Мы так долго задержались на этом предмете пото­му, что сочинение «Об искусстве» хорошо характеризу­ет деятельность софистов V столетия, а если приписать его Протагору, то оно прибавляет немало существенно­го к его образу. Можно сказать, что дух позитивной, почти современной научности не проступает так сильно и так ясно ни в одном из творений той эпохи,

474

Чувственное восприятие и выводы, которые можно на них построить, считаются автором этого сочинения единственными источниками врачебного и всякого другого знания. Природа, которая не отвечает на воп­росы добровольно, подвергается пытке и принуждает­ся к даче показаний. Это сравнение Бэкона, столь по­нятное нашему времени, было, насколько нам известно, совершенно чуждо древности. Где наблюдение, экспе­римент и построенный на них вывод не достаточны, там находятся непреступаемые границы человеческого разумения. Повсеместное господство причиннос­ти принимается в таком безусловном значении какое в ту эпоху придавалось ему только атомистами. Отно­шение причины к следствию считается основой вся­кого предвидения, а это последнее - основой всякой целесообразной деятельности. Вещи обладают проч­ными, точно ограниченными свойствами. Чтобы дос­тичь различных результатов, нужно пользоваться раз­личными причинами; что в одном случае приносит пользу, должно приносить вред в противоположном или очень отличном случае; что оказывалось целеб­ным при правильном употреблении, то должно ока­заться вредным при неправильном применении. Ог­раниченность человеческой мощи ясно признается и подчеркивается. Автор так же далек от неумеренных притязаний в отношении достижимого человеком господства над природой, как и от фантастических построений при объяснении и описании природы. Очень странно, что то сочинение, которое дает такое ясное изложение Евангелия индуктивного духа и так обостряет все вопросы, ускользнуло от наблюдатель­ности историков и естествоиспытателей. Впрочем, мы преувеличиваем. Равнодушие, вызывающее наше изум­ление, имело исключение.

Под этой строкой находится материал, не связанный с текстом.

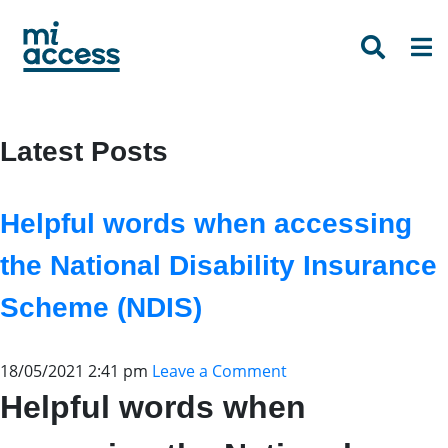
Skip
to
main
content
Latest Posts
Helpful words when accessing
the National Disability Insurance
Scheme (NDIS)
18/05/2021 2:41 pm
Leave a Comment
Helpful words when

Блестящий представитель последней великой эпохи просвещения Пьер Жан Жорж Кабанис в своей книге «О степени уверенности и медицине» воздал должное книге «Об искусстве», ко­торая была для него творением великого Гиппократа.

475

В своей аргументации врач, лечивший Мирабо, не только близко сходится с излагаемыми взглядами, он приводит и большие выдержки оттуда. В конце свое­го сочинения, подводя итог своим рассуждениям, он почти повторяет в несколько измененной форме ос­новные мысли близкого ему сочинения.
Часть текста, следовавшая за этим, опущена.